Gustav Friedrich Hartlaub (12 March 1884 – 30 April 1963) was a German art historian, critic, and curator.

He was born in Bremen into a merchant family. He studied with Franz Wickhoff in Vienna and Heinrich Wölfflin in Berlin, among others, until 1910 and then initially worked as assistant to Gustav Pauli at the Kunsthalle Bremen. Hartlaub became the director of the Kunsthalle Mannheim in 1923. He was particularly committed to the promotion of contemporary art.

On 14 June 1925, an exhibition Hartlaub curated, Neue Sachlichkeit: Deutsche Malerei seit dem Expressionismus (New Objectivity: German Painting Since Expressionism), opened at the Kunsthalle Mannheim. The result of two years' research, the exhibition displayed the works of artists who had turned away from Expressionism in favor of a "new naturalism" Hartlaub called New Objectivity.

New Objectivity as defined by Hartlaub comprised two stylistic tendencies: I see a right and a left wing.
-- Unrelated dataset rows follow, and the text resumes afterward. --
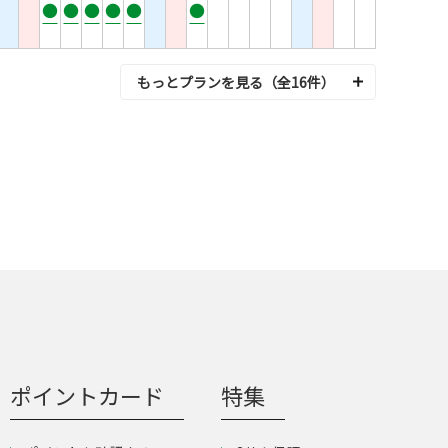
●
●
●
●
●
●
もっとプランを見る（全16件）
ポイントカード
特集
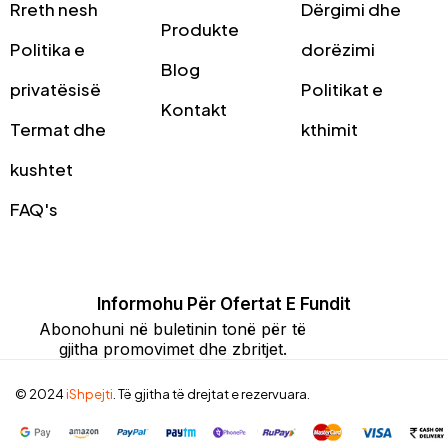
Rreth nesh
Dërgimi dhe
Produkte
Politika e
dorëzimi
Blog
privatësisë
Politikat e
Kontakt
Termat dhe
kthimit
kushtet
FAQ's
Informohu Për Ofertat E Fundit
Abonohuni në buletinin tonë për të
gjitha promovimet dhe zbritjet.
© 2024
iShpejti
. Të gjitha të drejtat e rezervuara.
The first, so conservative as to be equal to Classicism, rooted in that which is timeless, is seeking once again to sanctify that which is healthy, corporeal, sculptural, through pure drawing from nature ... The other wing, incandescently contemporary in its lack of belief in art, born rather from a denial of art, is attempting to expose chaos, the true feeling of our days, by means of a primitive obsession with assessment, a nervous obsession with the exposure of the self.

The exhibition included 124 works by artists such as Georg Schrimpf and Alexander Kanoldt (of the "right" or neo-Classicist wing) and George Grosz and Otto Dix (of the "left" or Verist wing). The exhibition, which traveled to several other German cities, was a popular and critical success and helped popularize the New Objectivity style.

On 20 March 1933, Hartlaub was dismissed as part of the National Socialist cultural policy.

From 1946, he worked as a professor in Heidelberg. He was also involved in the field of esoteric approaches to the arts and art education, where he became known in particular for his work Der Genius im Kinde (Genius in Children; 1922). He died on 30 April 1963 in Heidelberg.